Presenter: Moreno La Quatra
Monday, November 2nd, 2020 17:30
Location: Microsoft Teams – click here to join
Moreno La Quatra: Extractive Timeline Summarization by means of Deep Natural Language Processing
The large-scale diffusion of the World Wide Web has led to a sudden increase in the amount of published news content. While users benefit from the simple access to relevant content, the abundance of information related to a specific topic could lead to information overload. Timeline summarization aims at processing long streams of news to detect relevant dates and key-insights that better describe the progress of the main event. To address this task, we propose a comprehensive framework that leverages on two main machine learning steps: date selection and text summarization. The former step combines graph modeling and natural language understanding approaches to detect the key dates of the global event.

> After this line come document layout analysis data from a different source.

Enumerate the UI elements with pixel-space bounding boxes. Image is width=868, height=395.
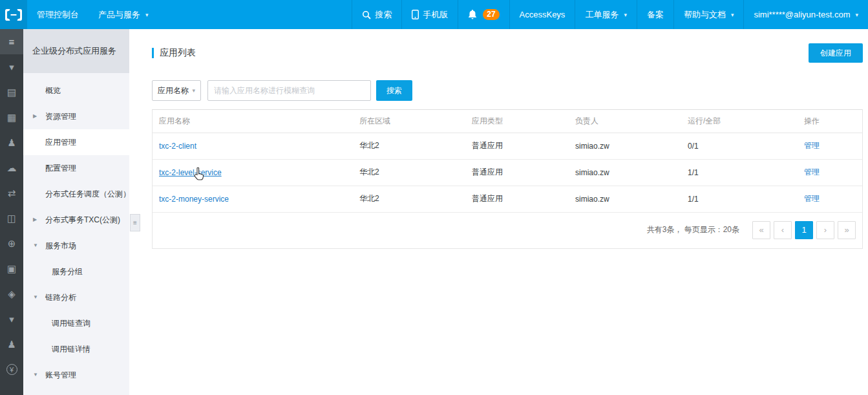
create-app-button[interactable]: 创建应用 [809, 43, 863, 63]
cell-type: 普通应用 [465, 133, 569, 159]
app-link[interactable]: txc-2-client [159, 142, 196, 151]
cell-running: 1/1 [681, 159, 798, 186]
table-header-row: 应用名称 所在区域 应用类型 负责人 运行/全部 操作 [153, 110, 862, 133]
aliyun-logo[interactable] [0, 0, 27, 29]
billing-yuan-icon[interactable]: ¥ [0, 357, 23, 382]
chevron-down-icon: ▼ [33, 284, 38, 310]
help-docs-label: 帮助与文档 [684, 9, 726, 21]
ticket-service-menu[interactable]: 工单服务 ▾ [575, 0, 637, 29]
sidebar-item-txc[interactable]: ▶分布式事务TXC(公测) [23, 207, 129, 233]
cell-running: 0/1 [681, 133, 798, 159]
certificate-icon[interactable]: ◈ [0, 281, 23, 306]
chevron-down-icon[interactable]: ▾ [0, 306, 23, 332]
sidebar-product-title: 企业级分布式应用服务 [23, 29, 129, 73]
switch-icon[interactable]: ⇄ [0, 180, 23, 206]
account-menu[interactable]: simi*****@aliyun-test.com ▾ [743, 0, 868, 29]
pagination-prev-button[interactable]: ‹ [774, 221, 792, 239]
sidebar-item-label: 服务市场 [45, 241, 76, 250]
chevron-down-icon[interactable]: ▾ [0, 54, 23, 80]
search-button[interactable]: 搜索 [376, 80, 412, 101]
notifications-menu[interactable]: 27 [458, 0, 509, 29]
sidebar-item-task-scheduling[interactable]: 分布式任务调度（公测） [23, 181, 129, 207]
header-running: 运行/全部 [681, 110, 798, 133]
application-table: 应用名称 所在区域 应用类型 负责人 运行/全部 操作 txc-2-client… [153, 110, 862, 213]
manage-link[interactable]: 管理 [804, 194, 820, 203]
cell-type: 普通应用 [465, 159, 569, 186]
pagination-first-button[interactable]: « [752, 221, 770, 239]
notification-count-badge: 27 [483, 9, 499, 20]
cell-region: 华北2 [353, 159, 465, 186]
beian-menu[interactable]: 备案 [637, 0, 673, 29]
sidebar-item-configuration-management[interactable]: 配置管理 [23, 155, 129, 181]
users-icon[interactable]: ♟ [0, 130, 23, 155]
caret-down-icon: ▾ [731, 12, 734, 18]
cloud-icon[interactable]: ☁ [0, 155, 23, 180]
header-owner: 负责人 [569, 110, 681, 133]
aliyun-logo-icon [5, 9, 22, 21]
sidebar-item-trace-analysis[interactable]: ▼链路分析 [23, 284, 129, 310]
cell-owner: simiao.zw [569, 133, 681, 159]
package-icon[interactable]: ◫ [0, 206, 23, 231]
chevron-down-icon: ▼ [33, 362, 38, 388]
bell-icon [468, 10, 477, 19]
sidebar-item-trace-query[interactable]: 调用链查询 [23, 310, 129, 336]
sidebar-item-account-management[interactable]: ▼账号管理 [23, 362, 129, 388]
security-icon[interactable]: ▣ [0, 256, 23, 281]
app-link[interactable]: txc-2-money-service [159, 195, 229, 204]
caret-down-icon: ▾ [145, 12, 149, 18]
app-link[interactable]: txc-2-level-service [159, 168, 222, 177]
user-icon[interactable]: ♟ [0, 332, 23, 357]
cell-owner: simiao.zw [569, 186, 681, 212]
console-home-link[interactable]: 管理控制台 [27, 0, 89, 29]
sidebar-item-resource-management[interactable]: ▶资源管理 [23, 103, 129, 129]
title-accent-bar [152, 48, 154, 58]
pagination-last-button[interactable]: » [838, 221, 856, 239]
filter-field-select[interactable]: 应用名称 ▾ [152, 80, 201, 101]
caret-down-icon: ▾ [855, 12, 858, 18]
topbar-right: 搜索 手机版 27 AccessKeys 工单服务 [352, 0, 868, 29]
sidebar-item-service-market[interactable]: ▼服务市场 [23, 233, 129, 259]
account-label: simi*****@aliyun-test.com [754, 10, 850, 19]
menu-icon[interactable]: ≡ [0, 29, 23, 54]
search-label: 搜索 [375, 9, 392, 21]
accesskeys-label: AccessKeys [520, 10, 566, 19]
console-icon[interactable]: ▤ [0, 80, 23, 105]
help-docs-menu[interactable]: 帮助与文档 ▾ [673, 0, 744, 29]
chevron-right-icon: ▶ [33, 207, 37, 233]
sidebar-item-service-group[interactable]: 服务分组 [23, 259, 129, 284]
application-table-container: 应用名称 所在区域 应用类型 负责人 运行/全部 操作 txc-2-client… [152, 109, 863, 249]
topbar: 管理控制台 产品与服务 ▾ 搜索 手机版 [0, 0, 868, 29]
chevron-right-icon: ▶ [33, 103, 37, 129]
cell-region: 华北2 [353, 186, 465, 212]
chevron-down-icon: ▼ [33, 233, 38, 259]
ticket-service-label: 工单服务 [585, 9, 619, 21]
pagination-summary: 共有3条， 每页显示：20条 [647, 224, 739, 235]
search-icon [362, 10, 371, 19]
sidebar-item-label: 链路分析 [45, 293, 76, 302]
pagination-page-1-button[interactable]: 1 [795, 221, 813, 239]
products-menu[interactable]: 产品与服务 ▾ [89, 0, 158, 29]
mobile-version-menu[interactable]: 手机版 [401, 0, 458, 29]
edas-sidebar: 企业级分布式应用服务 概览 ▶资源管理 应用管理 配置管理 分布式任务调度（公测… [23, 29, 129, 395]
sidebar-menu: 概览 ▶资源管理 应用管理 配置管理 分布式任务调度（公测） ▶分布式事务TXC… [23, 78, 129, 388]
manage-link[interactable]: 管理 [804, 167, 820, 176]
search-menu[interactable]: 搜索 [352, 0, 401, 29]
pagination-next-button[interactable]: › [816, 221, 834, 239]
accesskeys-menu[interactable]: AccessKeys [509, 0, 575, 29]
products-grid-icon[interactable]: ▦ [0, 105, 23, 130]
sidebar-item-application-management[interactable]: 应用管理 [23, 129, 129, 155]
table-row: txc-2-level-service 华北2 普通应用 simiao.zw 1… [153, 159, 862, 186]
phone-icon [412, 10, 419, 19]
manage-link[interactable]: 管理 [804, 141, 820, 150]
sidebar-collapse-toggle[interactable]: ≡ [130, 214, 140, 231]
cell-type: 普通应用 [465, 186, 569, 212]
app-name-search-input[interactable] [207, 80, 371, 101]
sidebar-item-trace-detail[interactable]: 调用链详情 [23, 336, 129, 362]
cell-owner: simiao.zw [569, 159, 681, 186]
globe-icon[interactable]: ⊕ [0, 231, 23, 256]
filter-field-value: 应用名称 [158, 85, 189, 96]
header-app-name: 应用名称 [153, 110, 353, 133]
page-header: 应用列表 创建应用 [152, 43, 863, 63]
sidebar-item-overview[interactable]: 概览 [23, 78, 129, 103]
caret-down-icon: ▾ [624, 12, 627, 18]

The latter phase leverages on the semantic representation of text to extract concise yet informative summaries of the news published on each selected date. The summarization architecture relies on the fine-tuning of pre-trained deep learning models to estimate single sentence relevance.
Biography: Moreno La Quatra is a PhD student (since 2018) at Politecnico di Torino working in the domain of Multimedia and Text Analysis. His research interests are related (but not restricted to): Natural Language Understanding, Embedding techniques and latent spaces, Data driven content personalization, Multi-modal data integration.